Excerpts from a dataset
____

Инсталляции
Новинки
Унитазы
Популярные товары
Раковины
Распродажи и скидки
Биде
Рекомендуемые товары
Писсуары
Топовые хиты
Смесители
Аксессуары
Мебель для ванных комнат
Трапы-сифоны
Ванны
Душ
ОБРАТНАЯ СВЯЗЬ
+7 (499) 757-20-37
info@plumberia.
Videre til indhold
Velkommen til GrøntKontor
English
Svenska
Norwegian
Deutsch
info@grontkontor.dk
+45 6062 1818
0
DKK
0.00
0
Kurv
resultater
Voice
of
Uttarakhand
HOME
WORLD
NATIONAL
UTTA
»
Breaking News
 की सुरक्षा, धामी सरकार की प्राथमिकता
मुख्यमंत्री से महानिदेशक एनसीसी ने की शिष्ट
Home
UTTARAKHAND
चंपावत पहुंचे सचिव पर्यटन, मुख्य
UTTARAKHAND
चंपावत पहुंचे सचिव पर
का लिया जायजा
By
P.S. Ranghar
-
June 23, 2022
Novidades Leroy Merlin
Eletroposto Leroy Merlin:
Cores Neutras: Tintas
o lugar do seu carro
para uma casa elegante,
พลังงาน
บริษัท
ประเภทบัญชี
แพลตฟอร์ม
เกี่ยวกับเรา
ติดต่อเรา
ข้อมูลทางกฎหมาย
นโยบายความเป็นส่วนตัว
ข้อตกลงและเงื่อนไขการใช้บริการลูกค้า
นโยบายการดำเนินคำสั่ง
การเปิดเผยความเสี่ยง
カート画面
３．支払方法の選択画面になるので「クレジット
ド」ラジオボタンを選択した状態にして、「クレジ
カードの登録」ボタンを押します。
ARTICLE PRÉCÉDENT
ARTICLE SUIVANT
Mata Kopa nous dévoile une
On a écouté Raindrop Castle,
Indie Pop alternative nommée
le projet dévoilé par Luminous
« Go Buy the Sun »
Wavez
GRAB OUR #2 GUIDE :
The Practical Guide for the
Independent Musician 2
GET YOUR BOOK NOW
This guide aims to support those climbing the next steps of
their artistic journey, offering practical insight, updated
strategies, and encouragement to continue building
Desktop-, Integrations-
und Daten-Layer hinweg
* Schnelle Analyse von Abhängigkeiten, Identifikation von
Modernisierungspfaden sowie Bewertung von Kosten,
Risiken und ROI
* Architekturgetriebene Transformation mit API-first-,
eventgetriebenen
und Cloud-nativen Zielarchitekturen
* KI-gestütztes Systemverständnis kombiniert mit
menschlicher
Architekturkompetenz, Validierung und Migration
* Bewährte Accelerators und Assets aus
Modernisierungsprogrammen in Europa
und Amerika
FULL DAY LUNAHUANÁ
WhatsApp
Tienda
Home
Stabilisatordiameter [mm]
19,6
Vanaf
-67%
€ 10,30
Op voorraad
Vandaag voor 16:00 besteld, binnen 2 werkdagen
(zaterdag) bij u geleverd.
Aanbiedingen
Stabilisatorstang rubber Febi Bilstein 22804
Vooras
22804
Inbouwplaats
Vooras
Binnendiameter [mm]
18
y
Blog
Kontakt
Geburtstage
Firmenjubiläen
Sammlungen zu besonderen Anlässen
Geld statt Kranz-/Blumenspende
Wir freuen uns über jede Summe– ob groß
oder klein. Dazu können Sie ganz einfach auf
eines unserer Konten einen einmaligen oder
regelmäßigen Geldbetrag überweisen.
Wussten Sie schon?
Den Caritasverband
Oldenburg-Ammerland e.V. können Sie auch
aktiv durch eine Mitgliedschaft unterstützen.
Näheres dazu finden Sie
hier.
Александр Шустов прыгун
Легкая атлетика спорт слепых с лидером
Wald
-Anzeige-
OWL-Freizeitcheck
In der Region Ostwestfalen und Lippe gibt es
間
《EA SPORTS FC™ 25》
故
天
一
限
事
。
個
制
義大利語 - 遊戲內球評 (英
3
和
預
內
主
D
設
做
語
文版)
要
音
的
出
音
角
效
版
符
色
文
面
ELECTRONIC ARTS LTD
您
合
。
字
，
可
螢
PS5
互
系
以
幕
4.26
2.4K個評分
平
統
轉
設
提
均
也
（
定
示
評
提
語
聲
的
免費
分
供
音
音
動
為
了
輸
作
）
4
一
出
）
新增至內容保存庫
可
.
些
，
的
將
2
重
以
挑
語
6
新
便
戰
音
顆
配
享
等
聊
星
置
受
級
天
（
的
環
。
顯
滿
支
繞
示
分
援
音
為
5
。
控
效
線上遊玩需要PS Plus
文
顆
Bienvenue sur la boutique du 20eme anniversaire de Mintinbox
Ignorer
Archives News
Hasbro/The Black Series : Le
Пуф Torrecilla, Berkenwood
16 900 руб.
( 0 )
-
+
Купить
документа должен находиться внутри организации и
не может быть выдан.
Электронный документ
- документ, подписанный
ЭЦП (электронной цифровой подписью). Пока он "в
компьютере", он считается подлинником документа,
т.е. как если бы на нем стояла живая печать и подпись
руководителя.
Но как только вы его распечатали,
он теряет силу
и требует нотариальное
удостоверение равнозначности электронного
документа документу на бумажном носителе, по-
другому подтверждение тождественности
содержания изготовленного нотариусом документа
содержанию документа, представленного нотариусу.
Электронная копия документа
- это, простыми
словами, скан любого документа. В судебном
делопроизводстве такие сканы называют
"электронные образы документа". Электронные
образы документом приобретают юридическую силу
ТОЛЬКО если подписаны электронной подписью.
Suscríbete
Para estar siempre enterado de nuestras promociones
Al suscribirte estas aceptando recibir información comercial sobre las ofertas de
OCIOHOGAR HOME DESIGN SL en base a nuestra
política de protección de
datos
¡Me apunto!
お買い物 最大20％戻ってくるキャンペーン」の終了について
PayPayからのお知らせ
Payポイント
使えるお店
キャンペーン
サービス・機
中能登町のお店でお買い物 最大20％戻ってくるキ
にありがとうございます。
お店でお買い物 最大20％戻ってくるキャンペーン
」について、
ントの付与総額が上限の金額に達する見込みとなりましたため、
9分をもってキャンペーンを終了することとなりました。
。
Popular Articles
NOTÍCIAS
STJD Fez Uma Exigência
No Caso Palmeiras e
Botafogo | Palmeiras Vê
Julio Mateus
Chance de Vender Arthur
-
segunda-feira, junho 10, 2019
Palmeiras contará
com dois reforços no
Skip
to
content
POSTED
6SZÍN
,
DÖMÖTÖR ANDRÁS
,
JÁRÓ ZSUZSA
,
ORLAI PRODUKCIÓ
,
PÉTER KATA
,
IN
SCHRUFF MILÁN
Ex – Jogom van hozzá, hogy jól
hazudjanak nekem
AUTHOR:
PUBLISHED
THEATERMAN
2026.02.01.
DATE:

____

Instructions to follow
Look through the entries above, and wherever a line holds the string "силу", copy it.

Solution
он теряет силу
образы документом приобретают юридическую силу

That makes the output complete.